”Anak saya mau pergi ujian. Saat itu ia kelas 6 SD. Keluar dari rumah dan menyeberang jalan. Tepat ditengah jalan sebuah mobil melaju cepat. Anak saya ditabrak hingga bersimbah darah,” kenangnya mengingat kisah pahit yang dialaminya. Beberapa tetangga sempat mengejar mobil yang menabrak anaknya. Namun para tetangga yang mengejar mendapati mobil tersebut masuk kedalam kantor kepolisian.
Segala macam upaya dilakukannya untuk melaporkan peristiwa tersebut. Namun pengaduan Indra selalu dibuat berbelit.”Maklum saat itu masih zaman orde baru,”katanya. Waktu berjalan. Tahun ke tahun selalu dilewatinya dengan perjuangan akan kepastian hukum untuknya dan untuk masyarakat kecil lainnya yang menurut Indra banyak ditindas oleh hukum yang katanya kuat di Indonesia.

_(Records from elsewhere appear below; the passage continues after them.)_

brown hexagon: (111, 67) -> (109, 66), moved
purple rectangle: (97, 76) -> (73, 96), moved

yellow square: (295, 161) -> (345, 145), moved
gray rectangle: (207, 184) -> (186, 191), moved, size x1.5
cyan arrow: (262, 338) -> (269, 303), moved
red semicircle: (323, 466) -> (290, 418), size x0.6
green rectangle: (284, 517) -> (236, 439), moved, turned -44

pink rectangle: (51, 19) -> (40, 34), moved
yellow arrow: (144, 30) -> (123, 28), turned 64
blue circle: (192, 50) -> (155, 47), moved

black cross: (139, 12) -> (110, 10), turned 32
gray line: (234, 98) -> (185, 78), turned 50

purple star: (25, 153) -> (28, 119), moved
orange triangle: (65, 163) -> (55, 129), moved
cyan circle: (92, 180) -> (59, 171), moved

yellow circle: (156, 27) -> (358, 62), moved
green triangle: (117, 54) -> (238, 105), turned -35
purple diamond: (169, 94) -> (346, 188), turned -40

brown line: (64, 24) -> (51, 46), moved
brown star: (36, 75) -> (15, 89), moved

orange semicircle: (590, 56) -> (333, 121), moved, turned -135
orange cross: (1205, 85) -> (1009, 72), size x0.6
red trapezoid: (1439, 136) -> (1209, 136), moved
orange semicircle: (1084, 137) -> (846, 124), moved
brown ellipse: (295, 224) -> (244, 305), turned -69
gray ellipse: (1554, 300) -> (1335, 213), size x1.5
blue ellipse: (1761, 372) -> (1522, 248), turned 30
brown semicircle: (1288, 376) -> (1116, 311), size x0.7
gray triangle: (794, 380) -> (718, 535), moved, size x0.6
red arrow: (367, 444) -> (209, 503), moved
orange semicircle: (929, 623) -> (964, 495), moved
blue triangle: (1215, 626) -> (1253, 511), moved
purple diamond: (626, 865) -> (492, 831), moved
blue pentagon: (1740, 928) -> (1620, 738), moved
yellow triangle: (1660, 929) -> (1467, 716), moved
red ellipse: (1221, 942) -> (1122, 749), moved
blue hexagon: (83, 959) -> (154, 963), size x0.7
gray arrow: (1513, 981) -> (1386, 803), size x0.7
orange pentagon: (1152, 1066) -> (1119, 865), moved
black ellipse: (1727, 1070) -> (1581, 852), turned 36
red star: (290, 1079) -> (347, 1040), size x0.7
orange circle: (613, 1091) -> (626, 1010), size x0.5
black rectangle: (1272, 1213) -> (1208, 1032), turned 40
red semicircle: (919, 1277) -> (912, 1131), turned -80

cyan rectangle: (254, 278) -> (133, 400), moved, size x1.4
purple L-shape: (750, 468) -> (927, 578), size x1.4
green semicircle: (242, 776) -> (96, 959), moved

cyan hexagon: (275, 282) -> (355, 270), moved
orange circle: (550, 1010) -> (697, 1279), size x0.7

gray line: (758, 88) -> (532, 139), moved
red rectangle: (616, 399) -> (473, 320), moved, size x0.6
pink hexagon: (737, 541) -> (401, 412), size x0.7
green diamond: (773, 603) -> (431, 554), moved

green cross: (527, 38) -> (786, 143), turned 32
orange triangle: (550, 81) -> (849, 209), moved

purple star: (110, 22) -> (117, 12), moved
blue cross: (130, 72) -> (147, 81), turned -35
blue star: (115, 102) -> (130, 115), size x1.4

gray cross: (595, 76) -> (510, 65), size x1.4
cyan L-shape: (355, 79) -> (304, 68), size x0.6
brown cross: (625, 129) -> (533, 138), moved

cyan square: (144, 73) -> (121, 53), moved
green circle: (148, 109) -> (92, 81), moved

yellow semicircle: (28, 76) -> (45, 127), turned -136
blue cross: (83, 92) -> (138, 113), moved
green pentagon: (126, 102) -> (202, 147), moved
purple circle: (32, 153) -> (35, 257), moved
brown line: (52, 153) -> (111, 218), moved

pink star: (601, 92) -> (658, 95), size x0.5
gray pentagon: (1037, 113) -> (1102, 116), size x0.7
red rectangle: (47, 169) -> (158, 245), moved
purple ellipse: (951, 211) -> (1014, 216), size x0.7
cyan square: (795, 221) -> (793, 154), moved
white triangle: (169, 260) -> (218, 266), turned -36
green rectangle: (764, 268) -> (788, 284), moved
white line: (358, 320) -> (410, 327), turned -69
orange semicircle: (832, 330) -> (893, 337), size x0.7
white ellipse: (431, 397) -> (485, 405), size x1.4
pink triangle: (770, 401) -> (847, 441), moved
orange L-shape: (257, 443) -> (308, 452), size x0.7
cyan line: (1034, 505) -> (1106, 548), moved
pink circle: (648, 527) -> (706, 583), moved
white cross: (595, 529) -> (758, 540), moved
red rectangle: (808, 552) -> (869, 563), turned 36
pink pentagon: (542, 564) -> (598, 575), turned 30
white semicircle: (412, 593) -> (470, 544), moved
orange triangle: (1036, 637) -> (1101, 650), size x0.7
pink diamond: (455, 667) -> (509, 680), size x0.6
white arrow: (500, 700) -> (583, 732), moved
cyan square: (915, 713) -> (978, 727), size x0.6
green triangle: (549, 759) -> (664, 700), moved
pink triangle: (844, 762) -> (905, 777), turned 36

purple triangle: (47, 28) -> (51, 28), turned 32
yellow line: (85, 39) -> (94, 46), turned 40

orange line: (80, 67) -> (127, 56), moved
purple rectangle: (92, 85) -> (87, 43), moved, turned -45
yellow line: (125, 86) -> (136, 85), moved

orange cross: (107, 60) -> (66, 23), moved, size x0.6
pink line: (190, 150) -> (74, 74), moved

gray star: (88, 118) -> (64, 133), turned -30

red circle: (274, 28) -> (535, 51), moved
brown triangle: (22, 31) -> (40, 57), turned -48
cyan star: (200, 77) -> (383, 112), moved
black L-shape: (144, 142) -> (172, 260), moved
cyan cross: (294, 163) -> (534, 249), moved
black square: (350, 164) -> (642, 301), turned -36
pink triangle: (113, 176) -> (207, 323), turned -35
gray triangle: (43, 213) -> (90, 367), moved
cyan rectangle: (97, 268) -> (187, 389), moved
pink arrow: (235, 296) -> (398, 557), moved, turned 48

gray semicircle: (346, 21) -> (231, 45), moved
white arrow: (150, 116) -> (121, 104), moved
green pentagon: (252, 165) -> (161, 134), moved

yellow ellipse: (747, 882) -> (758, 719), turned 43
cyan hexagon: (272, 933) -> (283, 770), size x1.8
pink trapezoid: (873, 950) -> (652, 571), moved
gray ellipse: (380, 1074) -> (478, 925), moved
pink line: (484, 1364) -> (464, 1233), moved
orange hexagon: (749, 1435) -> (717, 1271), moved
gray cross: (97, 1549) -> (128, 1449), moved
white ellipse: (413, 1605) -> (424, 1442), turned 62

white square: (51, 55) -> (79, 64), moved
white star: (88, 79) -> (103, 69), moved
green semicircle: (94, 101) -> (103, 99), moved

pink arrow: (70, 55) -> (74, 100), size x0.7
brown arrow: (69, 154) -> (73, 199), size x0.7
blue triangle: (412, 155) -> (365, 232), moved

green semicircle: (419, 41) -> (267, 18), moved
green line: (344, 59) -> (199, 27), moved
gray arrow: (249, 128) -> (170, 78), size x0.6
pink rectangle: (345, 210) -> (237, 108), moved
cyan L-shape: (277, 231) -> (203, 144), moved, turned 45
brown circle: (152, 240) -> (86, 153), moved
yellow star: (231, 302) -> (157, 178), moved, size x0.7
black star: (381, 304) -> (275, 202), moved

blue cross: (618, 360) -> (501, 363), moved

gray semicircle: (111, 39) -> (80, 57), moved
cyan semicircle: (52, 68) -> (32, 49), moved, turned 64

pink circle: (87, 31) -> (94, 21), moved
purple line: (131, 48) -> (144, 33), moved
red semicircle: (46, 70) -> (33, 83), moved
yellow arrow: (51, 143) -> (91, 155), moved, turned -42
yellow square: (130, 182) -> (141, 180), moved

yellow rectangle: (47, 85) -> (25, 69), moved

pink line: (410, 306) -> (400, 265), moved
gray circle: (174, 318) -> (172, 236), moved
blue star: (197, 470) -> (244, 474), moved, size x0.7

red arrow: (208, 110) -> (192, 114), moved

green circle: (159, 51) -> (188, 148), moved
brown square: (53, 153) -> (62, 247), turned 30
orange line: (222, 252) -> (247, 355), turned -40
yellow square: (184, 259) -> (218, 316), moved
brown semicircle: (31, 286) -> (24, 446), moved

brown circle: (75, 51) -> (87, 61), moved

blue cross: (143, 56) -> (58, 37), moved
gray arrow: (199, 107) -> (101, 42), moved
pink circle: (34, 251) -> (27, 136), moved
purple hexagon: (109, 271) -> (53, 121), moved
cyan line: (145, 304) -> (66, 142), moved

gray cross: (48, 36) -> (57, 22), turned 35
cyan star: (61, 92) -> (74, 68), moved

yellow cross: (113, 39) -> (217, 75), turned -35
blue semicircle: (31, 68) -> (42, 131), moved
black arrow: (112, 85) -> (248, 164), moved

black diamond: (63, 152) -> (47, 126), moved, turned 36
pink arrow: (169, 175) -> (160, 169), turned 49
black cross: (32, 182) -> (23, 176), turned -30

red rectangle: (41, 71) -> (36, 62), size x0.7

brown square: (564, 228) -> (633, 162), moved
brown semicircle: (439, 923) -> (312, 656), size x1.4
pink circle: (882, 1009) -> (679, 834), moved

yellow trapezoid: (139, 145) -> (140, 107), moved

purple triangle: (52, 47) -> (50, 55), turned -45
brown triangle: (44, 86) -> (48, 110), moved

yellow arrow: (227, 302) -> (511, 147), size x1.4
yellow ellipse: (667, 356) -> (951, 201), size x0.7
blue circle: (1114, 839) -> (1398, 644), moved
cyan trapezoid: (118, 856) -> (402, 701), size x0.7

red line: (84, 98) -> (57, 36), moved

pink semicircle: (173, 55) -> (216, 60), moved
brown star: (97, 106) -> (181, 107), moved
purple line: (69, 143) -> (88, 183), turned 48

Meski di Malang ia tidak mendapatkan keadilan, ia tetap merasa optimis dan yakin bahwasanya diluar sana (diluar Malang) ada seseorang yang mampu menegakkan keadilan. Semenjak itulah ia mulai berjalan kaki. Saat memulai ia berjalan dari Malang ke Istana Negara. Ia sempat menemui Presiden Susilo Bambang Yudoyono beberapa kali pada 2013 untuk mengadukan nasibnya.
Namun tidak ada realisasi dari janji yang didapatinya. Saat itu ia sempat diberikan uang oleh Presiden SBY yang menjabat kala itu. Namun uang sebanyak Rp 25 Juta itu dikembalikannya karena ia bukan mencari uang, tapi mencari keadilan.”uang itu saya kembalikan dan diterima di gedung Binagraha,”ujarnya.